The scent of failure seems to be hanging in the air this week.

Take the global economy. I'm no expert on such things, but the words "turmoil" and "recession" seem to be at the top of every news bulletin right now. Apparently sales of personal CCTV systems are going through the roof in the UK, because increasing numbers of people feel under threat in their own homes. The Coen brothers appear to have hit a nerve in the collective psyche with No Country For Old Men, a film which is, in many ways, about the inability of trusted patriarchs to hold back the forces of evil.

And then there's the UK government's plan to install metal detectors at secondary schools in the hope of reducing knife crimes. One of Home Secretary Jacqui Smith's arguments for this move is that young people shouldn't feel that they must carry knives in order to protect themselves from attacks, so the metal detectors will reassure them that they're in a safe environment. There's a twist somewhere in that logic, but I'm sure I'm too stupid to see it.

I don't come bearing answers. Maybe some schools really have become so difficult that this is the only thing they can do to improve matters. Maybe we need to allow mob rule to take over in the hope that a better status quo will eventually emerge on its own. But however effective or damaging metal detectors may turn out to be, I do think they represent a monumental and tragic failure. But a failure on whose part? Well, that's the key thing, isn't it? I think we're all culpable in one way or another. And maybe the metal detectors will turn out to be just the first of many 'slippery slope' measures until we realise that we all need to take responsibility for how our young people treat each other and us.

A metal detector is a barrier. We seem to keep putting up ones we don't need and taking down ones we really do need. This one is of the variety that creates unhealthy divisions.
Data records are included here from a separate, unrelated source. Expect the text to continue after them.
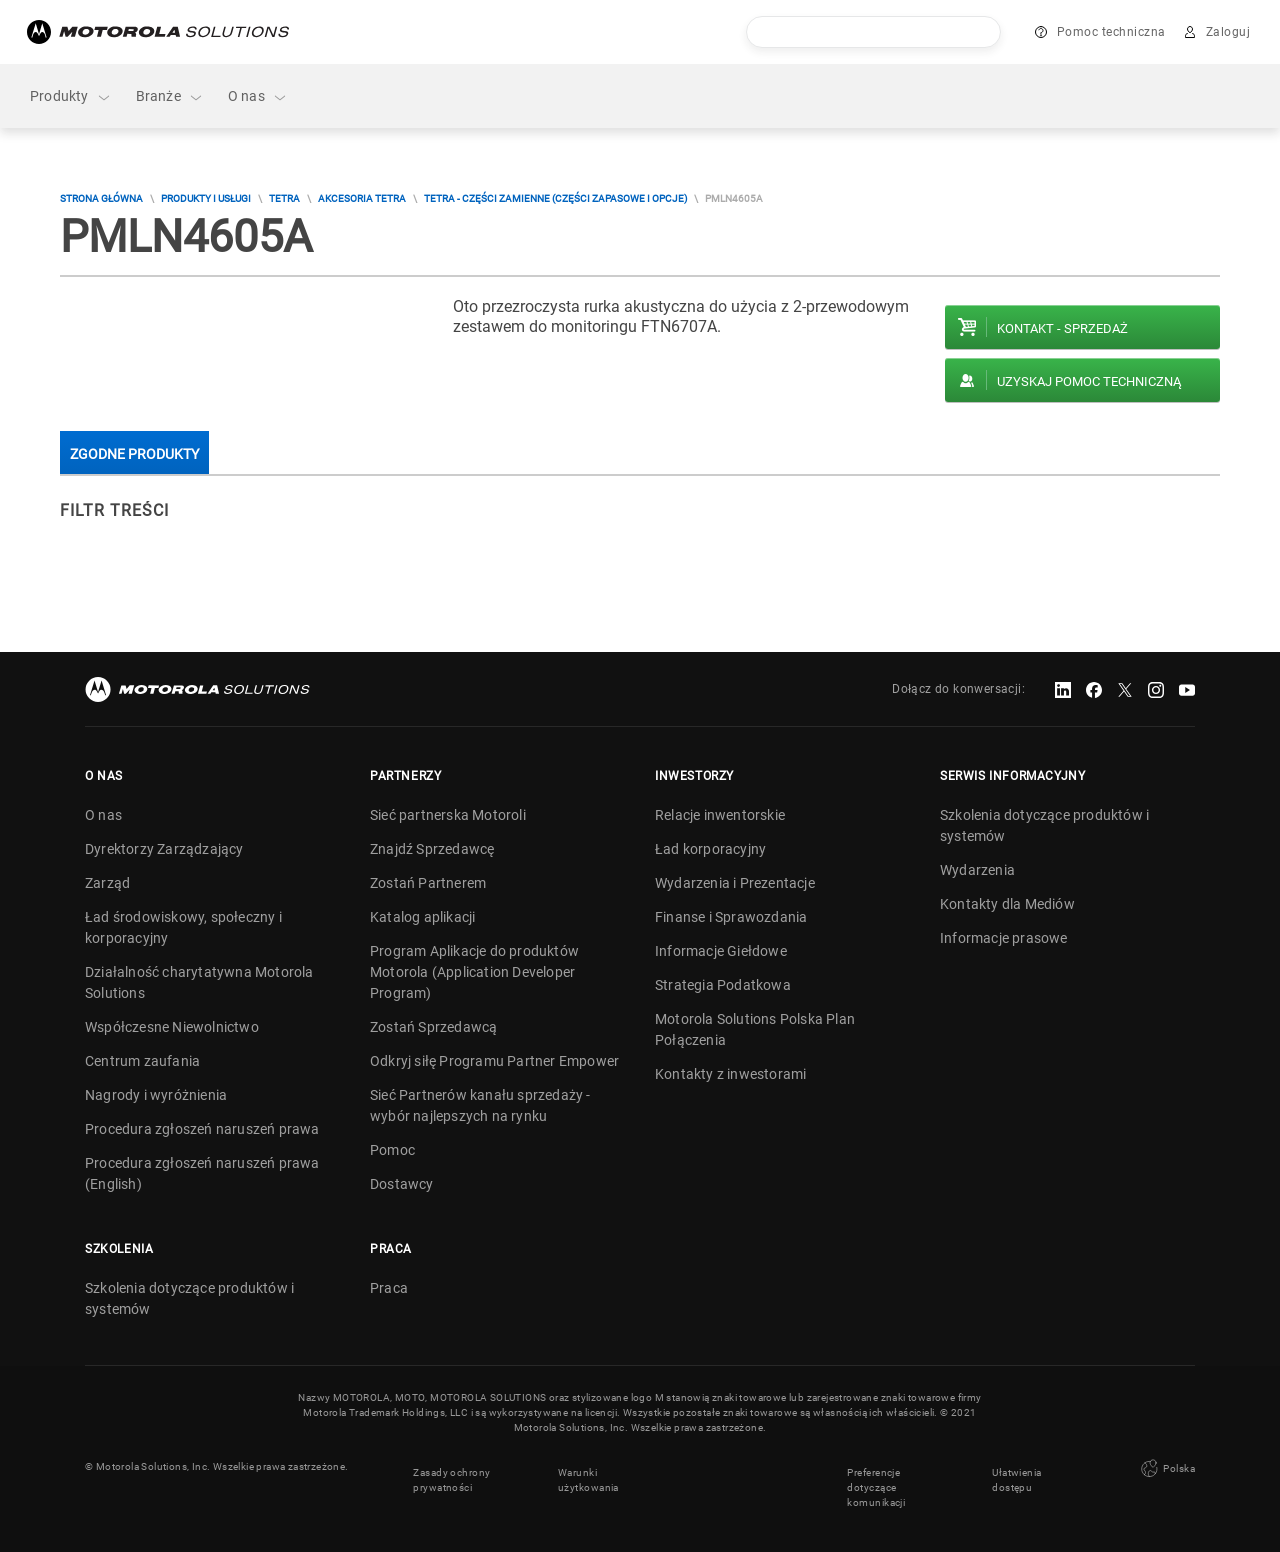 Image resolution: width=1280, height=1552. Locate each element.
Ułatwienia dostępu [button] (1016, 1474)
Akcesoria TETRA (362, 198)
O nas (258, 96)
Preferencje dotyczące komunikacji (876, 1481)
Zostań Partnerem (428, 883)
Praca (389, 1288)
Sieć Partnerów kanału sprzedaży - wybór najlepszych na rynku (480, 1105)
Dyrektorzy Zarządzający (164, 849)
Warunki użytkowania (588, 1474)
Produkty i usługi (206, 198)
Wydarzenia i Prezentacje (735, 883)
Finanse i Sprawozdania (731, 917)
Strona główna (101, 198)
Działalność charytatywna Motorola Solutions (199, 982)
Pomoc (392, 1150)
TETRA (284, 198)
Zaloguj (1228, 32)
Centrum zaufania (142, 1061)
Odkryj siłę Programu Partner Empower (494, 1061)
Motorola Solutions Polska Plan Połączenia (755, 1029)
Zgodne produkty (134, 454)
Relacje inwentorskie (720, 815)
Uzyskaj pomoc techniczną (1089, 381)
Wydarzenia (977, 870)
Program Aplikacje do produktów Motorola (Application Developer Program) (474, 972)
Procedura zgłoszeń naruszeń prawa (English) (202, 1173)
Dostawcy (402, 1184)
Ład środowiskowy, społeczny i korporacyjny (183, 927)
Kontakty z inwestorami (730, 1074)
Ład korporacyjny (710, 849)
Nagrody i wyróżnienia (156, 1095)
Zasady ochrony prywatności (451, 1474)
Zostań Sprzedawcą (433, 1027)
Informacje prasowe (1004, 938)
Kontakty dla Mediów (1007, 904)
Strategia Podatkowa (723, 985)
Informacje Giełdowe (721, 951)
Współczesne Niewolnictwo (172, 1027)
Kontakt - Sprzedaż (1062, 328)
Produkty (71, 96)
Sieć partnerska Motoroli (448, 815)
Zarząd (107, 883)
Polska (1166, 1466)
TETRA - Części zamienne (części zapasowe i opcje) (555, 198)
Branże (170, 96)
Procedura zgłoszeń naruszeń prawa (202, 1129)
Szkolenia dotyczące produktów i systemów (1044, 825)
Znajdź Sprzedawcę (432, 849)
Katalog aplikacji (422, 917)
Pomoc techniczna (1111, 32) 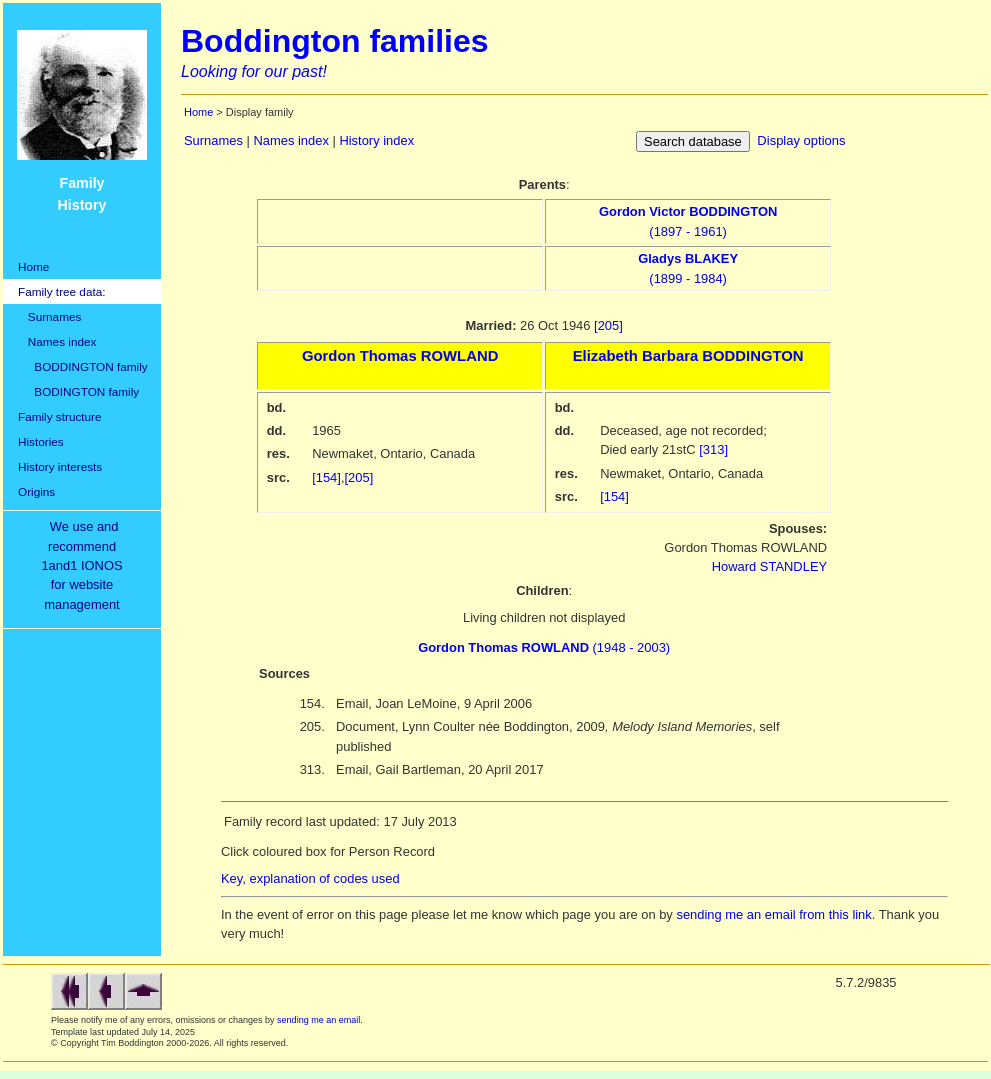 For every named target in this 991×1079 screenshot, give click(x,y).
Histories (41, 441)
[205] (608, 325)
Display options (801, 140)
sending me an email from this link (773, 914)
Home (33, 266)
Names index (57, 341)
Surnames (49, 316)
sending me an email (318, 1020)
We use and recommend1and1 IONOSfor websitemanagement (85, 565)
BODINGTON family (78, 391)
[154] (326, 477)
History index (376, 140)
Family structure (60, 416)
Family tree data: (62, 291)
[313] (713, 449)
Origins (36, 491)
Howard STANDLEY (769, 566)
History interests (60, 466)
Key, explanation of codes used (310, 878)
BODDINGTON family (83, 366) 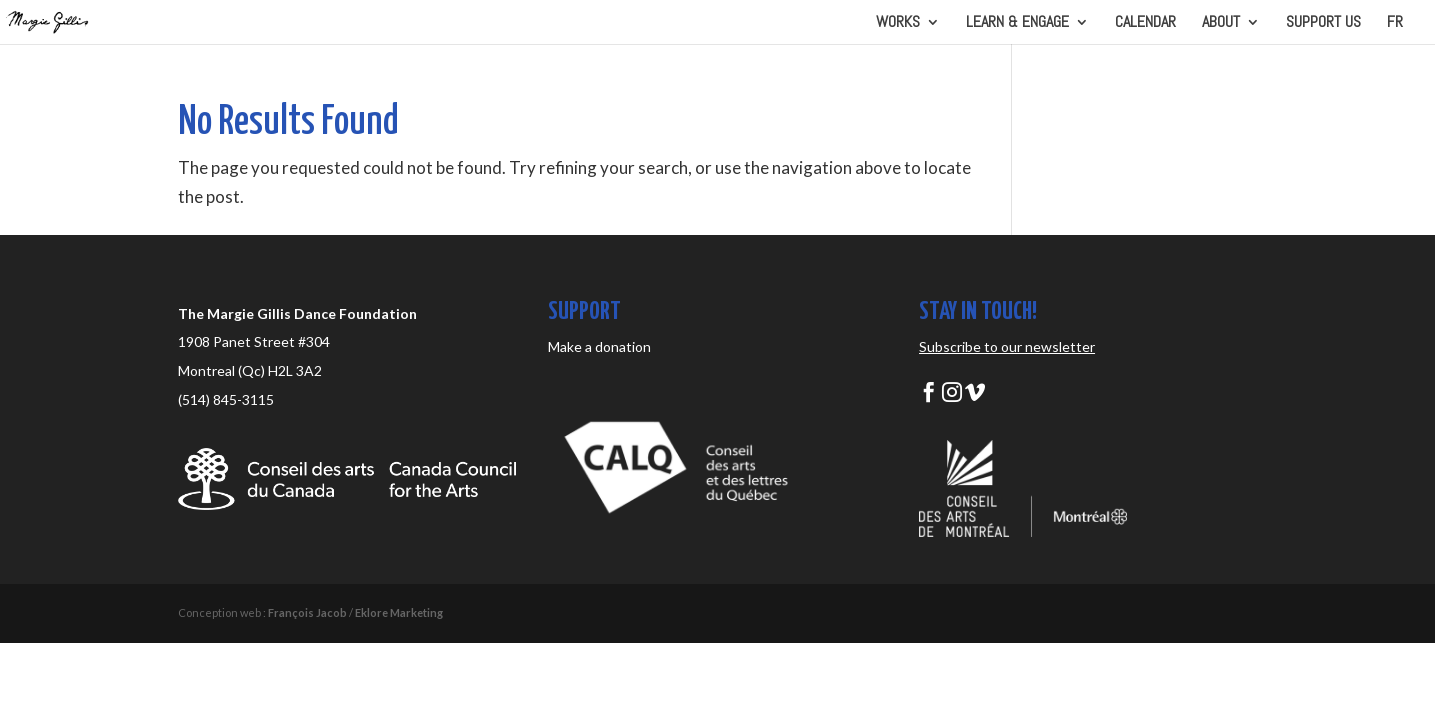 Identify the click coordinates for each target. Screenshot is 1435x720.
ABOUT (1221, 23)
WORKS (898, 23)
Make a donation (599, 346)
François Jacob (307, 612)
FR (1395, 23)
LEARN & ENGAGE (1017, 23)
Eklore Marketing (399, 612)
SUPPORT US (1323, 23)
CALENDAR (1145, 23) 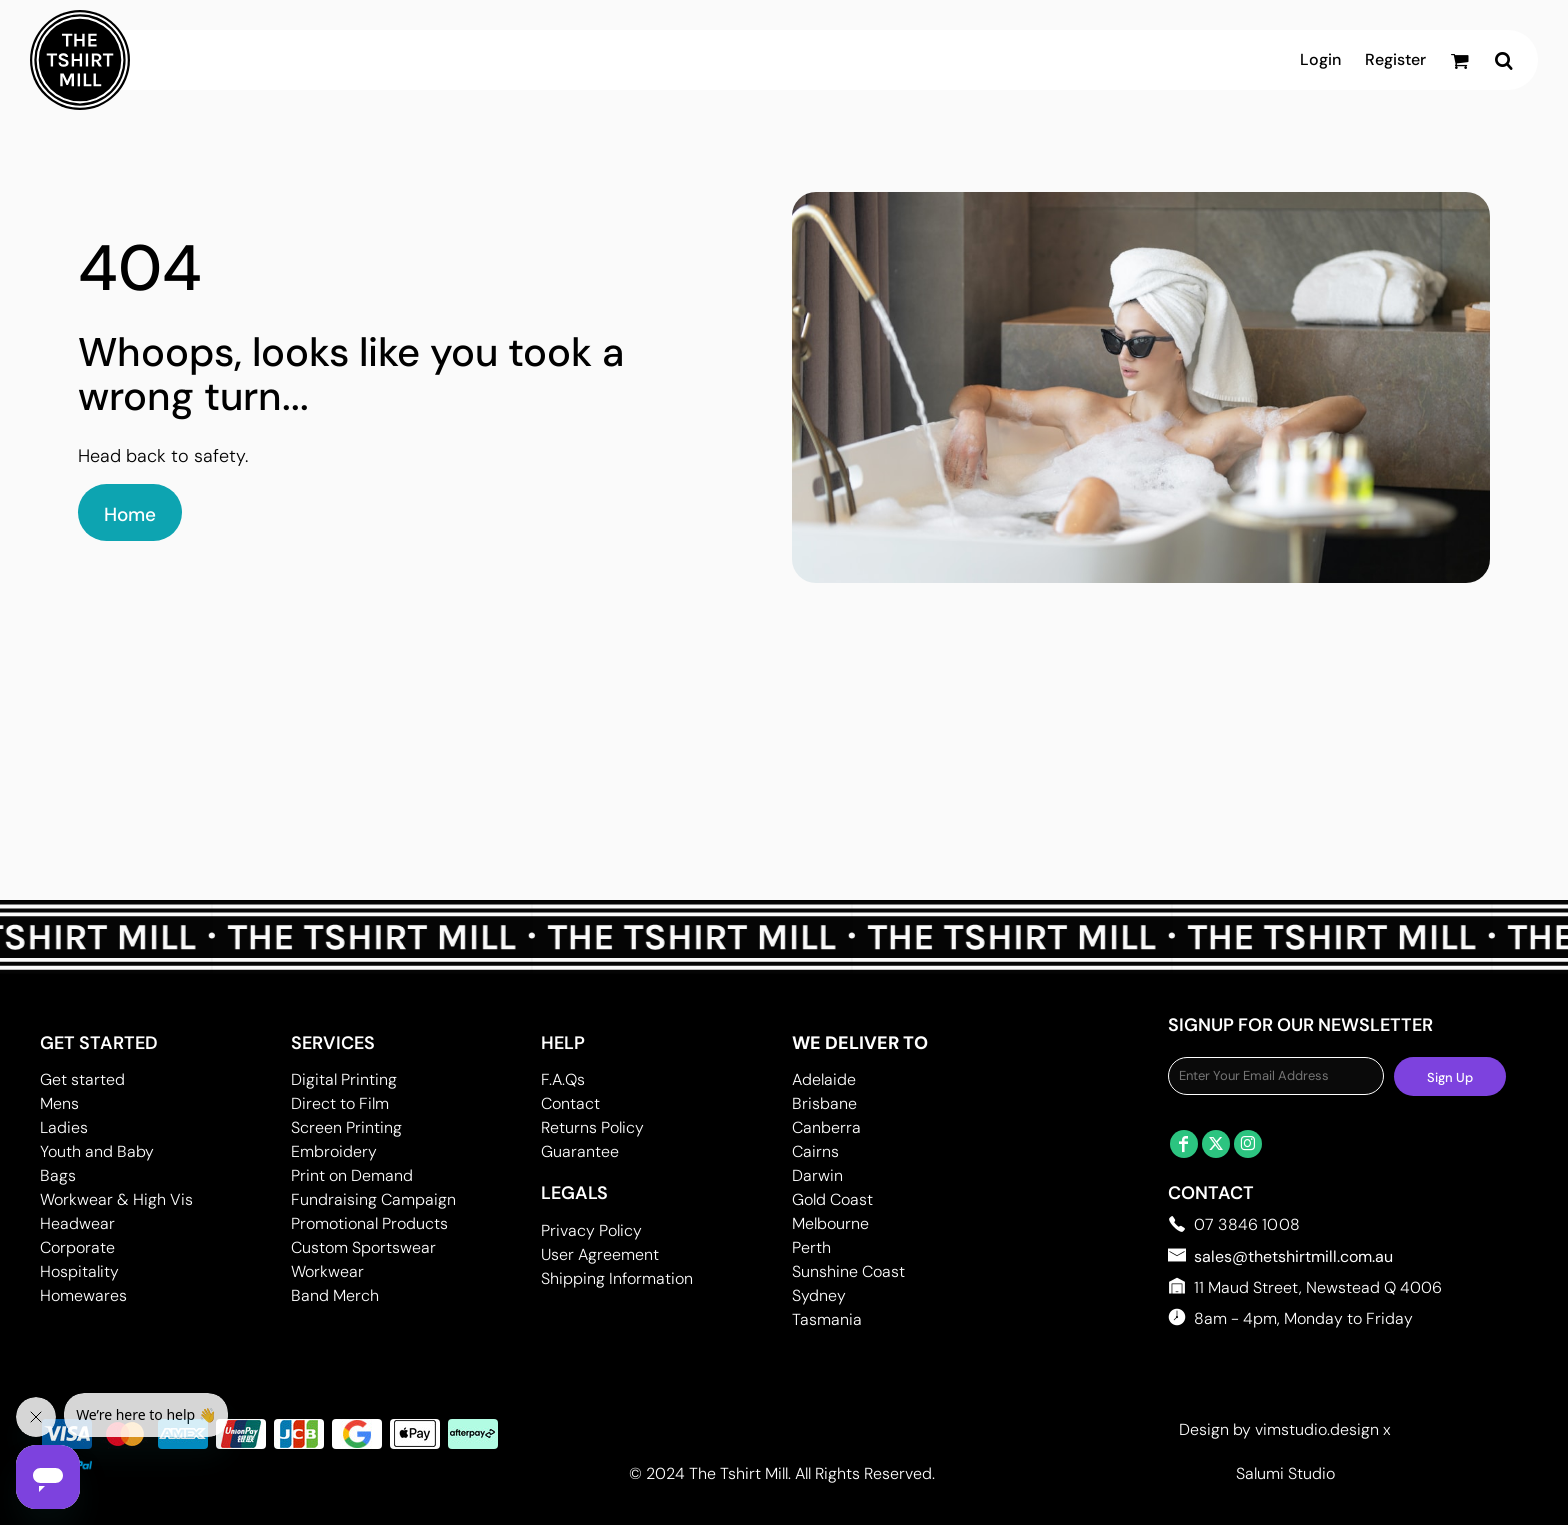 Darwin (817, 1175)
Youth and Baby (97, 1151)
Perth (811, 1247)
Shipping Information (617, 1278)
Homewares (83, 1295)
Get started (82, 1079)
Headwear (77, 1223)
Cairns (815, 1151)
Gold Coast (832, 1199)
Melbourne (830, 1223)
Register (1395, 59)
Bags (58, 1175)
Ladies (64, 1127)
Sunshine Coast (848, 1271)
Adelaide (824, 1079)
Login (1320, 59)
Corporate (77, 1247)
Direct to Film (340, 1103)
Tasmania (827, 1319)
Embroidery (334, 1151)
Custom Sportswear (363, 1247)
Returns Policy (592, 1127)
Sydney (819, 1295)
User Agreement (600, 1254)
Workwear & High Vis (116, 1199)
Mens (59, 1103)
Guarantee (580, 1151)
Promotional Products (369, 1223)
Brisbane (824, 1103)
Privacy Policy (591, 1230)
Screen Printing (346, 1127)
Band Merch (335, 1295)
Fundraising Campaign (373, 1199)
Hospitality (79, 1271)
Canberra (826, 1127)
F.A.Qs (563, 1079)
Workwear (327, 1271)
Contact (570, 1103)
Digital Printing (344, 1079)
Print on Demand (352, 1175)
Perpetuating a corrosive 'us and them' mentality (or, in this case, a 'knife-wielding and knife-less' mentality) isn't going to foster decency between human beings in the long run.

I had similar thoughts when I read this week's Observer Magazine cover story about the factors which can lead to the radicalisation of Muslim men in the UK. It was an article that was as depressing as it was (oddly) reassuring, because it showed again that this is a situation as old as time itself. But it did highlight in no uncertain terms that people cannot be radicalised if they feel they belong to and are needed by the wider society in which they live. They won't want to kill their neighbours and colleagues and fellow citizens if they feel they are at one with them. And if they currently don't feel such kinship, then surely that too represents at least a partial failure on the part of everybody.

Maybe next week a breeze will drive this defeatist odour away. Or maybe all this is just in my head. I've spent the last few days re-reading what I'd hoped would turn out to be several chapters of my novel, chapters which represent months of effort... chapters which are a failure of the most abject, most heart-crushing kind. Slaving away night after night for weeks on end to produce something that makes you question whether you've been wrong all along about what you thought was your raison d'etre would probably be enough to make most people think a foul smell is lingering around every corner, seeping into your room through the gap under your door, with no intention of ever leaving.